Our ego-mind never lets us forget something bad that happened to us. Rarely do good memories come to us unbidden. But bad memories do with frequency. It's the ego-mind's way of "protecting" us. And just like so many other things the ego-mind does with the idea of protecting us, it does just the opposite: it harms us.
Instead of fostering the knowledge that things are the way they are because it's just the way it is, that we experienced childhood trauma or adult trauma because it's just the way it was, the ego-mind reacts in a self-righteous way to anything that has harmed us and never lets that feeling go. And so we continue to be tortured by the memory and are never able to lead our lives in peace.

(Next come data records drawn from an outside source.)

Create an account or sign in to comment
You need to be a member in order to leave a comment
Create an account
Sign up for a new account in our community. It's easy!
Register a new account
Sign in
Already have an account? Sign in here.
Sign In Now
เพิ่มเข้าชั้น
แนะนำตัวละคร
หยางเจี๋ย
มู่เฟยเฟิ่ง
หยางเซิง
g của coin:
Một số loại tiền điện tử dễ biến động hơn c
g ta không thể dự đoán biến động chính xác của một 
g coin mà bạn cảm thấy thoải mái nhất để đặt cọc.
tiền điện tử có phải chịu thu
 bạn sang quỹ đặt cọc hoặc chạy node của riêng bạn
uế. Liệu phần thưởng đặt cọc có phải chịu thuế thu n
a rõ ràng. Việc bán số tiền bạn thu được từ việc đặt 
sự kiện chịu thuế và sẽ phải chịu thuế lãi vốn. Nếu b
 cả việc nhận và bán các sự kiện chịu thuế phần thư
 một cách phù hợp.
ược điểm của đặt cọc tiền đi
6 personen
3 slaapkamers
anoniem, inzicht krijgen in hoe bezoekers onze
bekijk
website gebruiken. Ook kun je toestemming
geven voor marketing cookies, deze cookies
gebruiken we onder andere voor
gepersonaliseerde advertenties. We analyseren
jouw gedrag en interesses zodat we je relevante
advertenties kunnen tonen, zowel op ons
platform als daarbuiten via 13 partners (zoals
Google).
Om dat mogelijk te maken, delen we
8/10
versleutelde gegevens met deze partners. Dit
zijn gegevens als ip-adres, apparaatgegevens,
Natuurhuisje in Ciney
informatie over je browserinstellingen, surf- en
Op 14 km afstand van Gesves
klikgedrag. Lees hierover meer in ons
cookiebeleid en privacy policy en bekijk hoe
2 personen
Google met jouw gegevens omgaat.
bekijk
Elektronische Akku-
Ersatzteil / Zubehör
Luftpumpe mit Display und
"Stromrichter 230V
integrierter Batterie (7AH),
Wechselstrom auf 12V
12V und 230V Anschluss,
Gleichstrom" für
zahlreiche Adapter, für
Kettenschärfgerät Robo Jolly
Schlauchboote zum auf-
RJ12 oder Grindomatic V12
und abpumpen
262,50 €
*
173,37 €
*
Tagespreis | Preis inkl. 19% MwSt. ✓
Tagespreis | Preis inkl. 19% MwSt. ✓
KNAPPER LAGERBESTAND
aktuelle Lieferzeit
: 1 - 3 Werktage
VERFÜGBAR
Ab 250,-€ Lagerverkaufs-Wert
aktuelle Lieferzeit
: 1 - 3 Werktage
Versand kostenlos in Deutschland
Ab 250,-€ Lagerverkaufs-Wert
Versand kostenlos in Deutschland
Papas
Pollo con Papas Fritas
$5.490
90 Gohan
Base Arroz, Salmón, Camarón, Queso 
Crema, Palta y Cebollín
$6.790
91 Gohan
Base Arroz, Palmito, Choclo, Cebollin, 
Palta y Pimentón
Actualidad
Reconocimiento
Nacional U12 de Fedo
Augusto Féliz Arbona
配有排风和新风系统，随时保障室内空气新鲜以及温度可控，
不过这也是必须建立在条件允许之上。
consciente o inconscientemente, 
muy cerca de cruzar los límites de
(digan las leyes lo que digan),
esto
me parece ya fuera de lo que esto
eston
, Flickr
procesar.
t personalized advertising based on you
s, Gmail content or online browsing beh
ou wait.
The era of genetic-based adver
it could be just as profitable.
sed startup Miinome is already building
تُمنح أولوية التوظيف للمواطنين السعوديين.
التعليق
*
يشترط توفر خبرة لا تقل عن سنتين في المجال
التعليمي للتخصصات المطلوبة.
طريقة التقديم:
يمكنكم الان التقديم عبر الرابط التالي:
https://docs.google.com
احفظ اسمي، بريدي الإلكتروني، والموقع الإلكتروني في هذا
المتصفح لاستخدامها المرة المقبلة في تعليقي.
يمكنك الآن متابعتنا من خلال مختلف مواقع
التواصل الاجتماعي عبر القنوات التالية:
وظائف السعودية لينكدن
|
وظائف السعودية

This is the exact opposite of the Serenity Prayer: "Lord, grant me the serenity to accept the things I cannot change—which is the way things are right now at this moment (and were in the past), and the courage to change the things I can—which is how I relate to myself and others, the thoughts I think, the words I speak, the actions I take." (The words in italics are my explication of the prayer.)
Our ego-mind does not want to give up the anger we felt at being traumatized, regardless what it was. That is an aspect of pridefulness, of a lack of humility. But if we are in touch with our true selves—our heart, the child of the universe within us, our divine essence, our Buddha nature—then there is nothing more important to us than retaining our natural state of peace; we accept the past, present, and future so that nothing offends and we will allow nothing to disturb our inner peace. To live our lives well is to be at peace and humble.
There is a line in an ancient Chinese poem that says, "When faith and mind are not separate, and not separate are mind and faith, this is beyond all words and thought." That is the essence of peace—faith and humility.